Тот не ответил, но, судя по тому рвению, с каким он начал своим ножом копать землю, можно было сообразить, что он и понял, и одобрил план своего косого товарища.

Тёмная, душная ночь покрывала их усердное дело, и только усиленное сопение свидетельствовало об их старании. В какой-нибудь час они подкопали столб, затем Поспелко сунул рыжему в руки толстую орясину, и скоро крепкий столб выдвинулся, оторвав обшивку, и грохнулся наземь.

— А теперь и назад, — сказал Поспелко, — надо думать, что ратные люди не доглядят до завтра, а там — ищи ветра в поле!
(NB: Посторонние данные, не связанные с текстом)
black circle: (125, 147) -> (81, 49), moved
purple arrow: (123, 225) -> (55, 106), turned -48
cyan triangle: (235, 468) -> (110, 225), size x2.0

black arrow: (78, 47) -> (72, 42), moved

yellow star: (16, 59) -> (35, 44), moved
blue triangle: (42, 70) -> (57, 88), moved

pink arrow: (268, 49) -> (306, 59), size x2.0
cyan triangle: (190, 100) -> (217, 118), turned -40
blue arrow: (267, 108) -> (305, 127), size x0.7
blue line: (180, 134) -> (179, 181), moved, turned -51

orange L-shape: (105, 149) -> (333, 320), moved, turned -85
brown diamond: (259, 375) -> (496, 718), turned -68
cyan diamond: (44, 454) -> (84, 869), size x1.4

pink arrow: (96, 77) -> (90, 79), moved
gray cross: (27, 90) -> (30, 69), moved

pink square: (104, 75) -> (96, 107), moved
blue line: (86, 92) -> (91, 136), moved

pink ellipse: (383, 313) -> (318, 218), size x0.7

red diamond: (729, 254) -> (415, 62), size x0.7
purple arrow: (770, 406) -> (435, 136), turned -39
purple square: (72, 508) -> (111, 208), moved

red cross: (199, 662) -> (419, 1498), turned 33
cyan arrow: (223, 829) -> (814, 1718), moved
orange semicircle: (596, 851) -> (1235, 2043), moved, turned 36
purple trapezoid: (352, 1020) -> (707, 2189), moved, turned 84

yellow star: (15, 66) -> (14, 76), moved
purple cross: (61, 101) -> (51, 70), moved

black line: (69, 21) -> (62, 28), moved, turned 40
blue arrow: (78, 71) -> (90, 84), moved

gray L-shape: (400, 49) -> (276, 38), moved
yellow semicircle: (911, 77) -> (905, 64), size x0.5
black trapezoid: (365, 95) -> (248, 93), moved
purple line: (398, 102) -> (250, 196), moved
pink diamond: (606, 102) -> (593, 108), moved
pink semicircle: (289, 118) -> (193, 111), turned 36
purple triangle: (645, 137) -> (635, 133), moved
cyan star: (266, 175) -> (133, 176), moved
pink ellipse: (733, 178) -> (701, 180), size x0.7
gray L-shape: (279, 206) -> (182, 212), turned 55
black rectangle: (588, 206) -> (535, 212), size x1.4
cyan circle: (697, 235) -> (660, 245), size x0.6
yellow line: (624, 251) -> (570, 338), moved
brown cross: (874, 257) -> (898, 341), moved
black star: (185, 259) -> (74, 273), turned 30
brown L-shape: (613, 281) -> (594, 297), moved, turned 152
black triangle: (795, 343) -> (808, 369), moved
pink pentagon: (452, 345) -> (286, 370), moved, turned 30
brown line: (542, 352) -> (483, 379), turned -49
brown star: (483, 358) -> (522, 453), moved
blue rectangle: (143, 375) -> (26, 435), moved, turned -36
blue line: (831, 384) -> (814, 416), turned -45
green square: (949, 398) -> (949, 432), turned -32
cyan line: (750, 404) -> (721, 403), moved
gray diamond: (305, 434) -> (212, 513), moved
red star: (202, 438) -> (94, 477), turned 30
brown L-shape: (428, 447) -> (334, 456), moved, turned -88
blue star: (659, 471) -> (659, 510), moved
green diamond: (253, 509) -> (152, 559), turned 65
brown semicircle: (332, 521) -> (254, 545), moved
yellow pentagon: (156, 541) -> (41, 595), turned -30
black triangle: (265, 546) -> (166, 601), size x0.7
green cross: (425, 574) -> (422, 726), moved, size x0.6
— И воистину ты — Поспелко, — с чувством удивления перед умом своего приятеля сказал рыжий.

— А ты — дубье стоеросовое! — ответил, ухмыляясь, Поспелко, но тотчас же переменил тон. — Федька десять рублей обещал?

— Десять! — подтвердил рыжий.

— Кому говорил-то!

— Май сказывал; опять Распута слышал.

— То-то! А то он живо и в нетях[10].

— Ну, от нас не уйдёт.

— Из Нижнего Новгорода ушёл.

— А здесь встретился!

Они вышли на чистый двор и, отойдя от мощёной дороги, легли под дерево на траву. Подле них огромной чёрной тушей лежал медведь, привязанный к дереву, и тут же на длинной привязи бродила коза. Сон сковал двух приятелей, и вся усадьба погрузилась в сон.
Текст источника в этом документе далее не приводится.